Como Marco Aurélio, Montaigne ou Nietzsche, Pascal pode acompanhar um leitor ao longo da sua existência, pois é sempre possível redescobrir na voz do autor dos Pensamentos (Pensées) ângulos novos para iluminar as nossas experiências. Neste tempo de novo confinamento geral, reencontrei uma passagem que pode suscitar uma ponderação sobre a nossa situação actual: “Tenho dito muitas vezes que toda a infelicidade humana tem uma só origem, a saber, a incapacidade de permanecer em repouso num quarto.” O impulso humano para a acção, a inclinação para as actividades mais carregadas de emoção e adrenalina, como a caça e a guerra, estariam associadas não a uma força positiva, mas a um impulso geral negativo para afogar a nossa angústia perante a mortalidade da nossa condição. É essa fuga antropológica que Pascal designa como “divertimento” (divertissement).
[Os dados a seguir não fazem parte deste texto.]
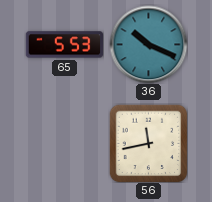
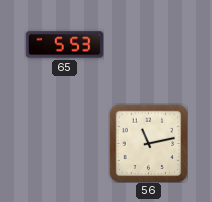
36: 10:19 -> none
56: 11:43 -> 11:13
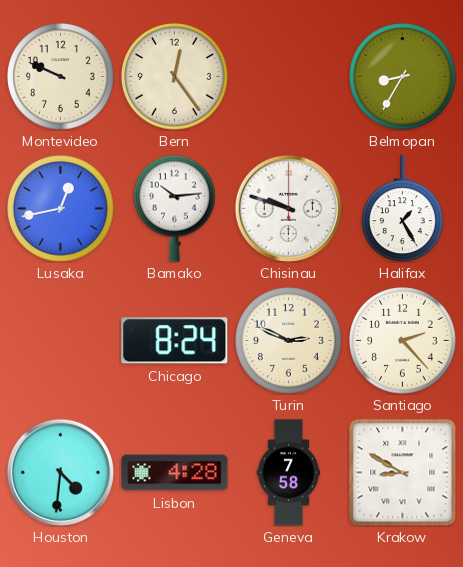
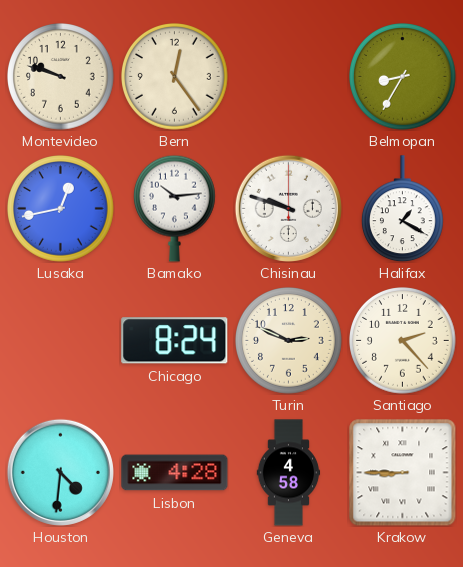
Montevideo: 9:49 -> 9:48
Halifax: 1:25 -> 1:20
Geneva: 7:58 -> 4:58
Krakow: 8:50 -> 8:45
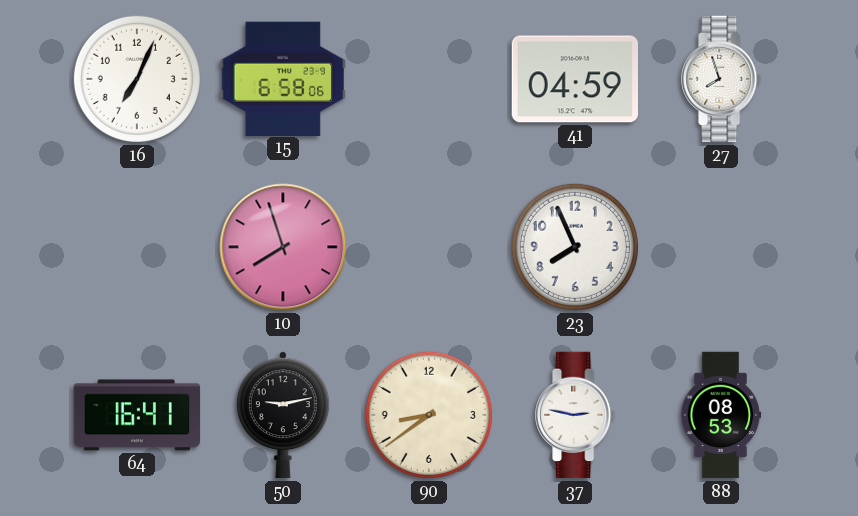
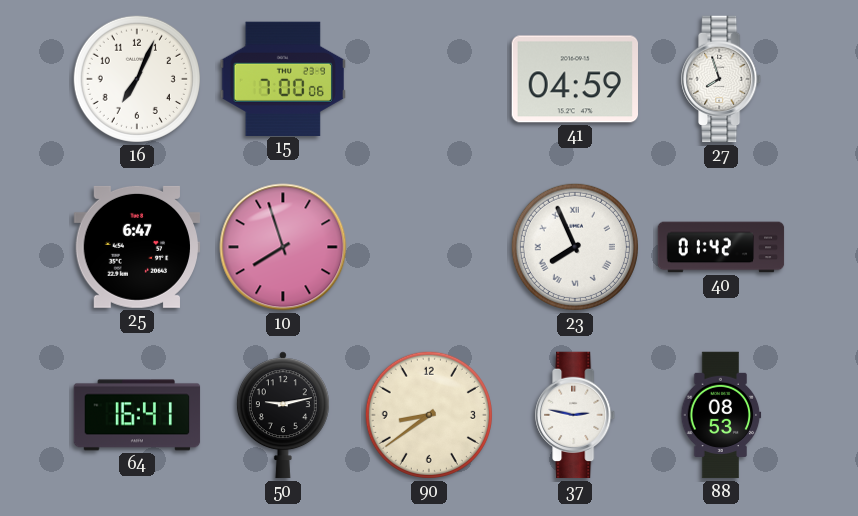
15: 6:58 -> 7:00
25: none -> 6:47
23 numerals: Arabic -> Roman
40: none -> 01:42
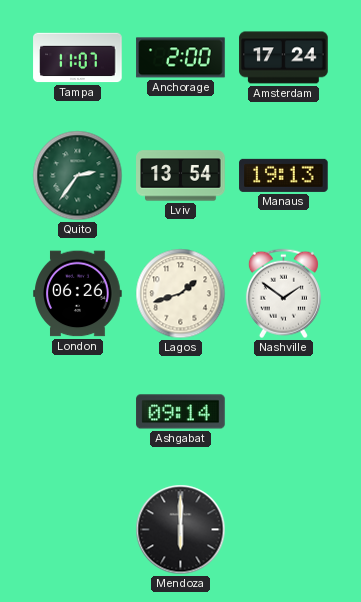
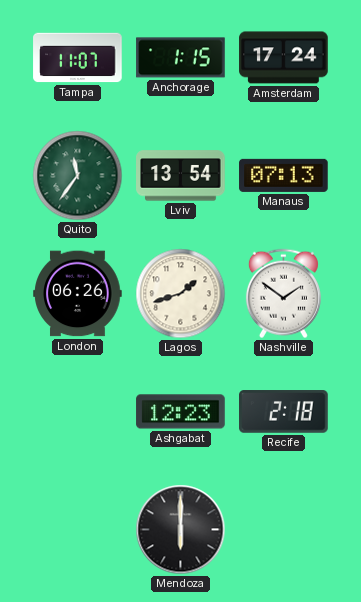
Anchorage: 2:00 -> 1:15
Quito: 2:36 -> 11:36
Manaus: 19:13 -> 07:13
Ashgabat: 09:14 -> 12:23
Recife: none -> 2:18
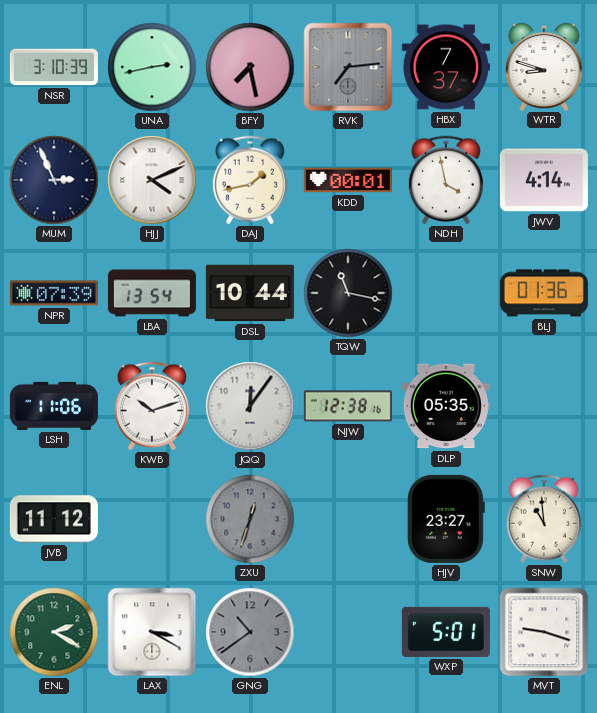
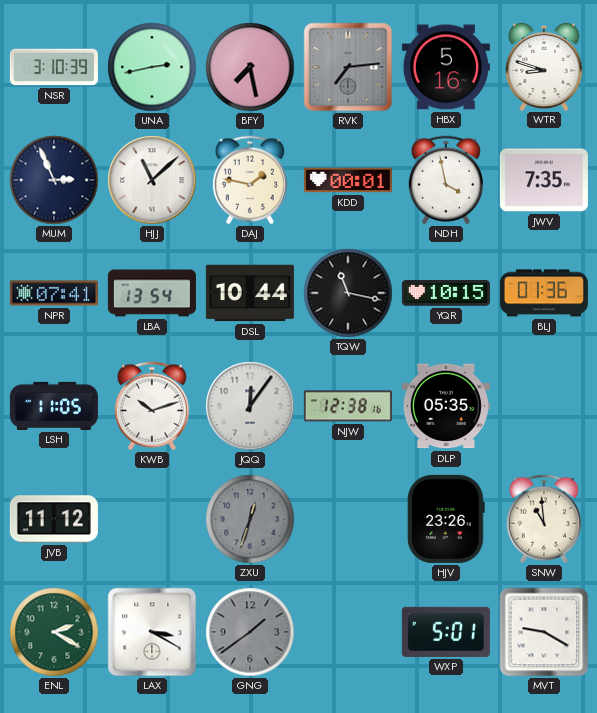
HBX: 7:37 -> 5:16
HJJ: 4:11 -> 11:08
DAJ: 1:43 -> 1:47
JWV: 4:14 -> 7:35
NPR: 07:39 -> 07:41
YQR: none -> 10:15
LSH: 11:06 -> 11:05
HJV: 23:27 -> 23:26
GNG: 10:39 -> 1:39
MVT: 9:18 -> 9:20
Se estivermos atentos, saberemos por experiência directa e indirecta, que o confinamento revela e acentua também a desigualdade vigente na nossa sociedade. Nem todos os quartos onde ficamos confinados têm o mesmo grau de conforto, e para muita gente marcada pelo acicate do desemprego e da pobreza, ficar no quarto não é sequer uma opção. Correm para a agitação, não para esquecer a sua mortalidade, mas pelo imperativo da necessidade de sobreviver, face aos apoios insuficientes das políticas públicas. Mas se não quisermos desperdiçar o melhor do que Pascal nos pode oferecer, reconheceremos que o forte anseio de regresso à “normalidade” a todo o custo pode também esconder a recusa em assumir significados profundos da crise pandémica. Significados que vão para além da nossa esfera psicológica individual, colocando-nos na condição mental de membros da humanidade inteira, com a responsabilidade pelo futuro comum que lhe é inerente. O apelo de Pascal a não confundir a procura insaciável do aturdimento externo com a verdadeira felicidade, que se forma dentro da consciência de cada um, e que aceita o tempo do silêncio e da solidão como oportunidade de conhecimento e crescimento ético, talvez seja fundamental para não dissociarmos os nossos estilos de vida e de organização colectiva, das causas que nos conduziram a esta tragédia pandémica. Saber permanecer no “quarto” pode ser uma oportunidade para percebermos que o regresso literal à normalidade, ao estilo de vida anterior à pandemia, seria a receita para perdermos a estreita via que nos poderia afastar da catástrofe ainda maior da crise ambiental e climática, bem conhecida da retórica política antes de 2020, mas que parece ter sido varrida pelo “tédio” (ennui) daqueles que não conseguem ver a verdade de frente, sem dela desviarem rapidamente os olhos.